> [WORK TASK]: What the answer must contain is every line of the records, exactly, with no pictures.
=== Section Start ===
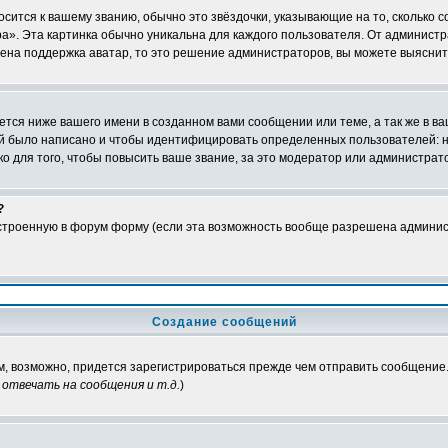
осится к вашему званию, обычно это звёздочки, указывающие на то, сколько 
». Эта картинка обычно уникальна для каждого пользователя. От администрат
чена поддержка аватар, то это решение администраторов, вы можете выяснит
тся ниже вашего имени в созданном вами сообщении или теме, а так же в ва
ний было написано и чтобы идентифицировать определенных пользователей:
 для того, чтобы повысить ваше звание, за это модератор или администрат
?
встроенную в форум форму (если эта возможность вообще разрешена админис
Создание сообщений
ам, возможно, придется зарегистрироваться прежде чем отправить сообщение
отвечать на сообщения и т.д.
)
=== Section End ===
> [TASK OUTPUT]:
осится к вашему званию, обычно это звёздочки, указывающие на то, сколько 
». Эта картинка обычно уникальна для каждого пользователя. От администрат
чена поддержка аватар, то это решение администраторов, вы можете выяснит
тся ниже вашего имени в созданном вами сообщении или теме, а так же в ва
ний было написано и чтобы идентифицировать определенных пользователей:
 для того, чтобы повысить ваше звание, за это модератор или администрат
?
встроенную в форум форму (если эта возможность вообще разрешена админис
Создание сообщений
ам, возможно, придется зарегистрироваться прежде чем отправить сообщение
отвечать на сообщения и т.д.
)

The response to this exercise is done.